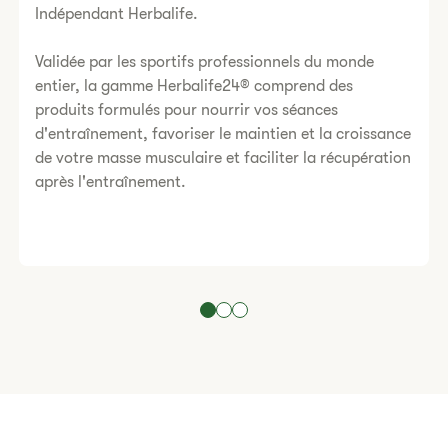
Indépendant Herbalife.
Validée par les sportifs professionnels du monde
entier, la gamme Herbalife24® comprend des
produits formulés pour nourrir vos séances
d'entraînement, favoriser le maintien et la croissance
de votre masse musculaire et faciliter la récupération
après l'entraînement.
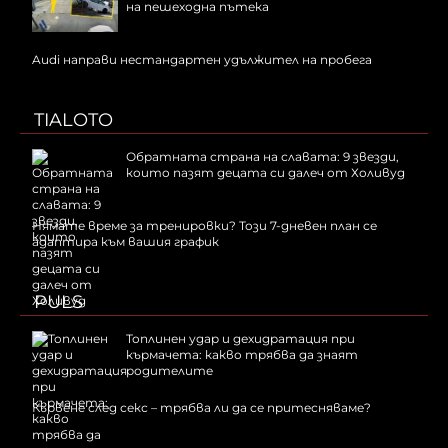
на пешеходна пътека
Audi направи нестандартен удължител на пробега
TIALOTO
Обратната страна на славата: 9 звезди,
които пазят децата си далеч от Холивуд
Нямате време за тренировки? Този 7-дневен план се
адаптира към вашия график
PULS
Топлинен удар и дехидратация при
кърмачета: какво трябва да знаят
родителите
Кървене след секс – трябва ли да се притесняваме?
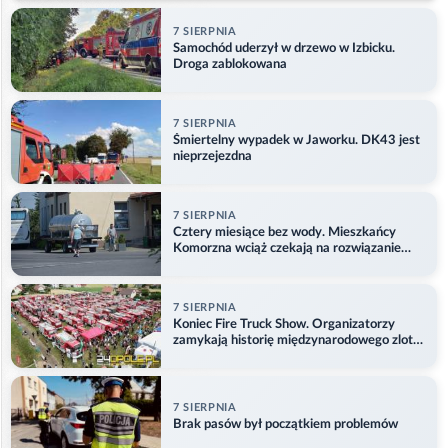
7 SIERPNIA
Samochód uderzył w drzewo w Izbicku.
Droga zablokowana
7 SIERPNIA
Śmiertelny wypadek w Jaworku. DK43 jest
nieprzejezdna
7 SIERPNIA
Cztery miesiące bez wody. Mieszkańcy
Komorzna wciąż czekają na rozwiązanie
problemu
7 SIERPNIA
Koniec Fire Truck Show. Organizatorzy
zamykają historię międzynarodowego zlotu
w Główczycach
7 SIERPNIA
Brak pasów był początkiem problemów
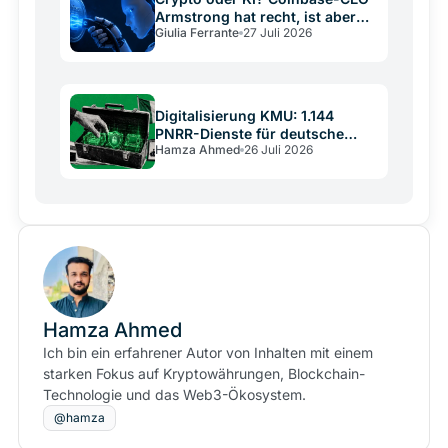
Armstrong hat recht, ist aber
Giulia Ferrante
27 Juli 2026
kein neutraler Schiedsrichter
Digitalisierung KMU: 1.144
PNRR-Dienste für deutsche
Hamza Ahmed
26 Juli 2026
Mittelständler
Hamza Ahmed
Ich bin ein erfahrener Autor von Inhalten mit einem
starken Fokus auf Kryptowährungen, Blockchain-
Technologie und das Web3-Ökosystem.
@hamza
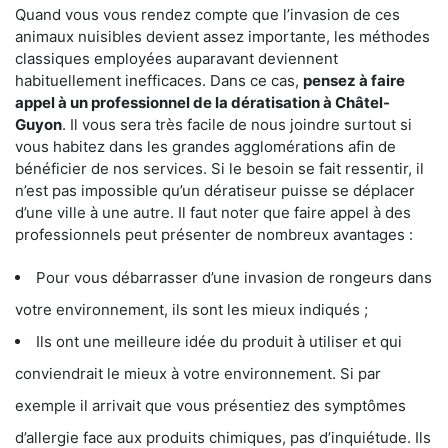
Quand vous vous rendez compte que l’invasion de ces
animaux nuisibles devient assez importante, les méthodes
classiques employées auparavant deviennent
habituellement inefficaces. Dans ce cas,
pensez à faire
appel à un professionnel de la dératisation à Châtel-
Guyon
. Il vous sera très facile de nous joindre surtout si
vous habitez dans les grandes agglomérations afin de
bénéficier de nos services. Si le besoin se fait ressentir, il
n’est pas impossible qu’un dératiseur puisse se déplacer
d’une ville à une autre. Il faut noter que faire appel à des
professionnels peut présenter de nombreux avantages :
Pour vous débarrasser d’une invasion de rongeurs dans
votre environnement, ils sont les mieux indiqués ;
Ils ont une meilleure idée du produit à utiliser et qui
conviendrait le mieux à votre environnement. Si par
exemple il arrivait que vous présentiez des symptômes
d’allergie face aux produits chimiques, pas d’inquiétude. Ils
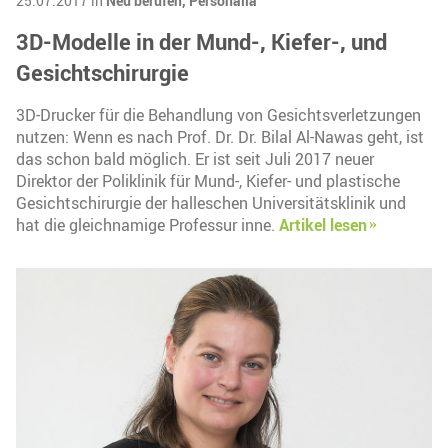
25.07.2017 in
Neu berufen,
Personalia
3D-Modelle in der Mund-, Kiefer-, und
Gesichtschirurgie
3D-Drucker für die Behandlung von Gesichtsverletzungen
nutzen: Wenn es nach Prof. Dr. Dr. Bilal Al-Nawas geht, ist
das schon bald möglich. Er ist seit Juli 2017 neuer
Direktor der Poliklinik für Mund-, Kiefer- und plastische
Gesichtschirurgie der halleschen Universitätsklinik und
hat die gleichnamige Professur inne.
Artikel lesen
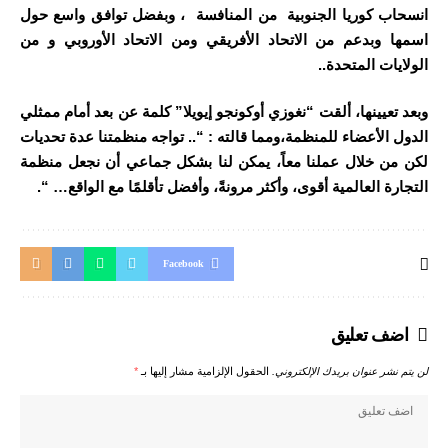
انسحاب كوريا الجنوبية من المنافسة ، وبفضل توافق واسع حول
اسمها وبدعم من الاتحاد الأفريقي ومن الاتحاد الأوروبي و من
الولايات المتحدة..
وبعد تعيينها، ألقت “نغوزي أوكونجو إيويلا” كلمة عن بعد أمام ممثلي
الدول الأعضاء للمنظمة،ومما قالته : “.. تواجه منظمتنا عدة تحديات
لكن من خلال عملنا معاً، يمكن لنا بشكل جماعي أن نجعل منظمة
التجارة العالمية أقوى، وأكثر مرونةً، وأفضل تأقلمًا مع الواقع… “.
Facebook
اضف تعليق
لن يتم نشر عنوان بريدك الإلكتروني.
الحقول الإلزامية مشار إليها بـ
*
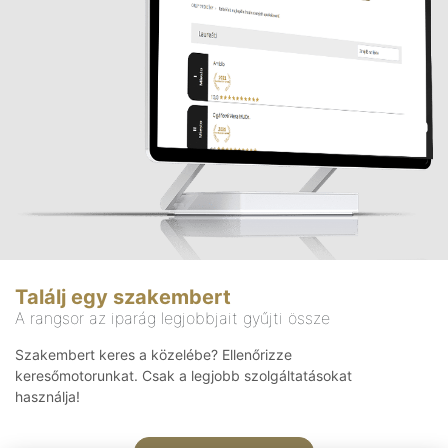
Találj egy szakembert
A rangsor az iparág legjobbjait gyűjti össze
Szakembert keres a közelébe? Ellenőrizze
keresőmotorunkat. Csak a legjobb szolgáltatásokat
használja!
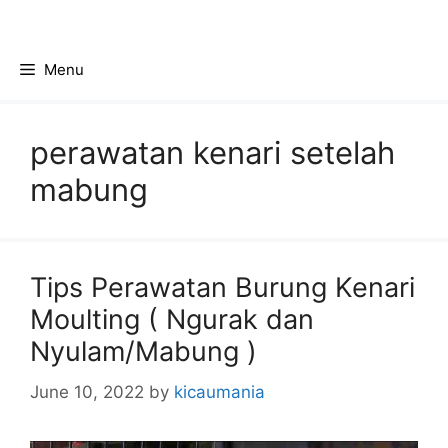
Skip
to
content
Menu
perawatan kenari setelah
mabung
Tips Perawatan Burung Kenari
Moulting ( Ngurak dan
Nyulam/Mabung )
June 10, 2022
by
kicaumania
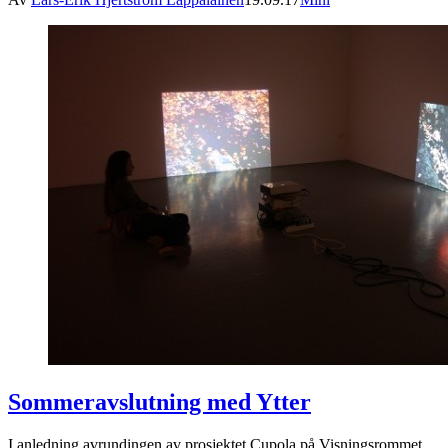
Sommeravslutning med Ytter
I anledning avrundingen av prosjektet Cupola på Visningsrommet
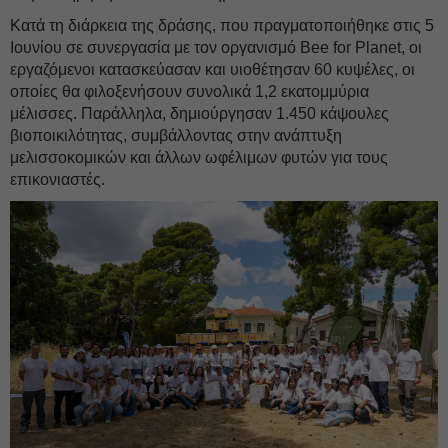
Κατά τη διάρκεια της δράσης, που πραγματοποιήθηκε στις 5
Ιουνίου σε συνεργασία με τον οργανισμό Bee for Planet, οι
εργαζόμενοι κατασκεύασαν και υιοθέτησαν 60 κυψέλες, οι
οποίες θα φιλοξενήσουν συνολικά 1,2 εκατομμύρια
μέλισσες. Παράλληλα, δημιούργησαν 1.450 κάψουλες
βιοποικιλότητας, συμβάλλοντας στην ανάπτυξη
μελισσοκομικών και άλλων ωφέλιμων φυτών για τους
επικονιαστές.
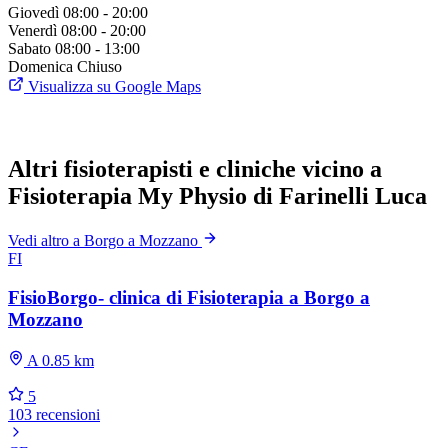
Giovedì
08:00 - 20:00
Venerdì
08:00 - 20:00
Sabato
08:00 - 13:00
Domenica
Chiuso
Visualizza su Google Maps
Altri fisioterapisti e cliniche vicino a
Fisioterapia My Physio di Farinelli Luca
Vedi altro a Borgo a Mozzano
FI
FisioBorgo- clinica di Fisioterapia a Borgo a
Mozzano
A 0.85 km
5
103 recensioni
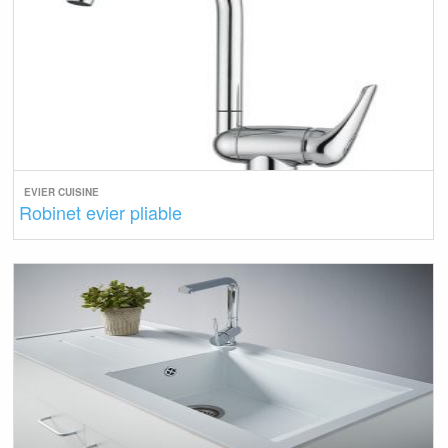
EVIER CUISINE
Robinet evier pliable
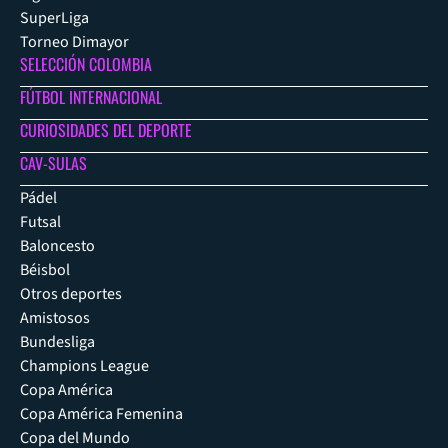
SuperLiga
Torneo Dimayor
SELECCIÓN COLOMBIA
FÚTBOL INTERNACIONAL
CURIOSIDADES DEL DEPORTE
CAV-SULAS
Pádel
Futsal
Baloncesto
Béisbol
Otros deportes
Amistosos
Bundesliga
Champions League
Copa América
Copa América Femenina
Copa del Mundo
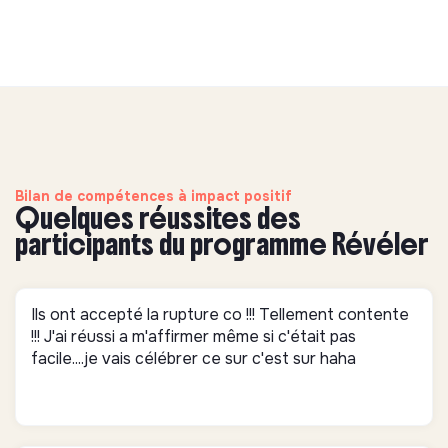
Bilan de compétences à impact positif
Quelques réussites des
participants du programme Révéler
Ils ont accepté la rupture co !!! Tellement contente
!!! J'ai réussi a m'affirmer même si c'était pas
facile....je vais célébrer ce sur c'est sur haha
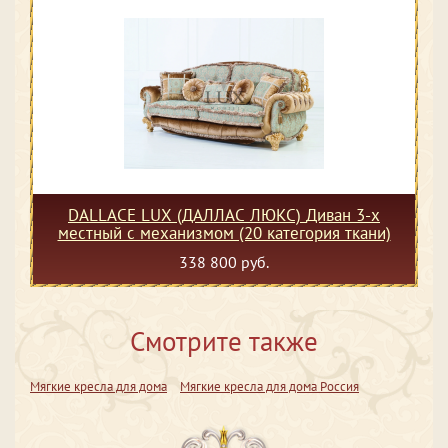
DALLACE LUX (ДАЛЛАС ЛЮКС) Диван 3-х
местный с механизмом (20 категория ткани)
338 800 руб.
Смотрите также
Мягкие кресла для дома
Мягкие кресла для дома Россия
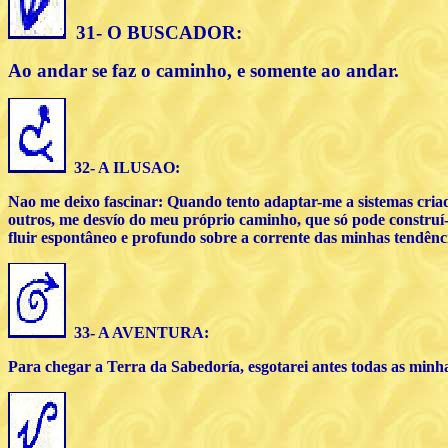
31- O BUSCADOR:
Ao andar se faz o caminho, e somente ao andar.
32- A ILUSAO:
Nao me deixo fascinar: Quando tento adaptar-me a sistemas cria
outros, me desvío do meu próprio caminho, que só pode construí
fluir espontâneo e profundo sobre a corrente das minhas tendênci
33- A AVENTURA:
Para chegar a Terra da Sabedoría, esgotarei antes todas as minh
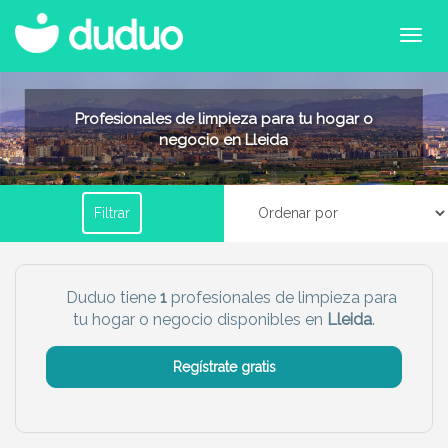
Filtrar por horario
Profesionales de limpieza para tu hogar o
negocio en Lleida
Tu dudú ideal
Filtrar
Chico
Chica
Más servicio del dudú
Duduo tiene
1
profesionales de limpieza para
tu hogar o negocio disponibles en
Lleida
.
Canguro
Profesor
Mascotas
Cuidador
Regístrate gratis
Limpieza
Manitas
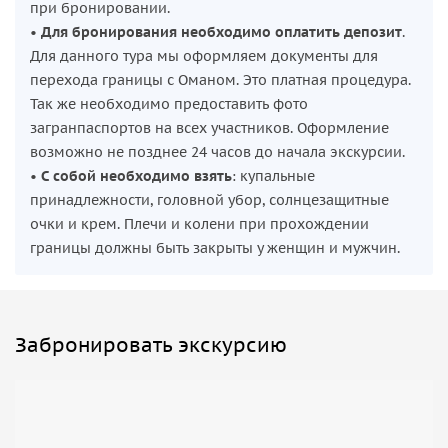
при бронировании.
•
Для бронирования необходимо оплатить депозит
.
Для данного тура мы оформляем документы для
перехода границы с Оманом. Это платная процедура.
Так же необходимо предоставить фото
загранпаспортов на всех участников. Оформление
возможно не позднее 24 часов до начала экскурсии.
•
С собой необходимо взять
: купальные
принадлежности, головной убор, солнцезащитные
очки и крем. Плечи и колени при прохождении
границы должны быть закрыты у женщин и мужчин.
Забронировать экскурсию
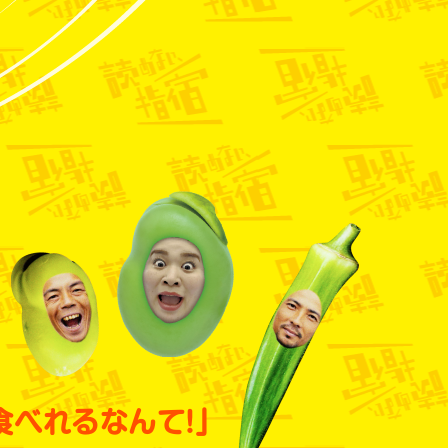
食べれるなんて!」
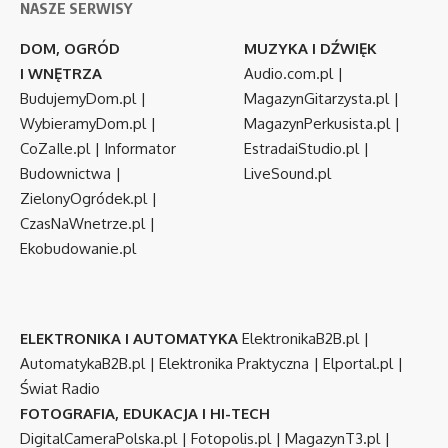
NASZE SERWISY
DOM, OGRÓD
MUZYKA I DŹWIĘK
I WNĘTRZA
Audio.com.pl
|
BudujemyDom.pl
|
MagazynGitarzysta.pl
|
WybieramyDom.pl
|
MagazynPerkusista.pl
|
CoZaIle.pl
|
Informator
EstradaiStudio.pl
|
Budownictwa
|
LiveSound.pl
ZielonyOgródek.pl
|
CzasNaWnetrze.pl
|
Ekobudowanie.pl
ELEKTRONIKA I AUTOMATYKA
ElektronikaB2B.pl
|
AutomatykaB2B.pl
|
Elektronika Praktyczna
|
Elportal.pl
|
Świat Radio
FOTOGRAFIA, EDUKACJA I HI-TECH
DigitalCameraPolska.pl
|
Fotopolis.pl
|
MagazynT3.pl
|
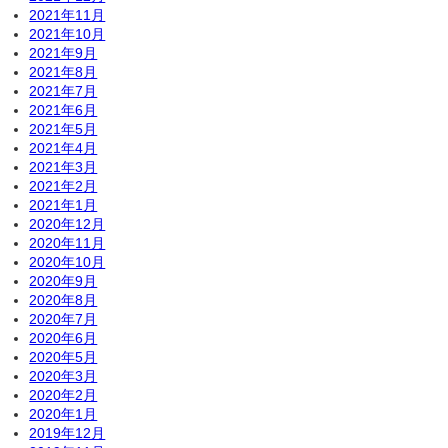
2021年11月
2021年10月
2021年9月
2021年8月
2021年7月
2021年6月
2021年5月
2021年4月
2021年3月
2021年2月
2021年1月
2020年12月
2020年11月
2020年10月
2020年9月
2020年8月
2020年7月
2020年6月
2020年5月
2020年3月
2020年2月
2020年1月
2019年12月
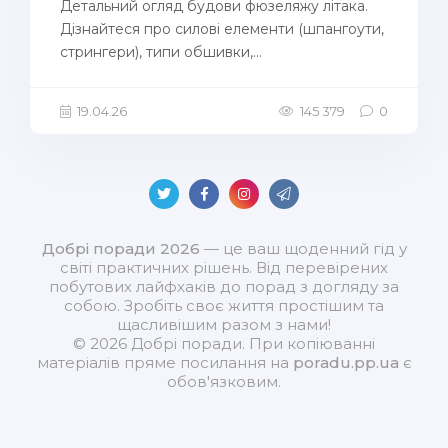
Детальний огляд будови фюзеляжу літака.
Дізнайтеся про силові елементи (шпангоути,
стрингери), типи обшивки,...
19.04.26
145 379
0
Добрі поради 2026
— це ваш щоденний гід у
світі практичних рішень. Від перевірених
побутових лайфхаків до порад з догляду за
собою. Зробіть своє життя простішим та
щасливішим разом з нами!
© 2026 Добрі поради. При копіюванні
матеріалів пряме посилання на
poradu.pp.ua
є
обов'язковим.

### TASK OBJECTIVE
Go over the listing above and return each line with "hogar".

### TASK RESULT
Profesionales de limpieza para tu hogar o
tu hogar o negocio disponibles en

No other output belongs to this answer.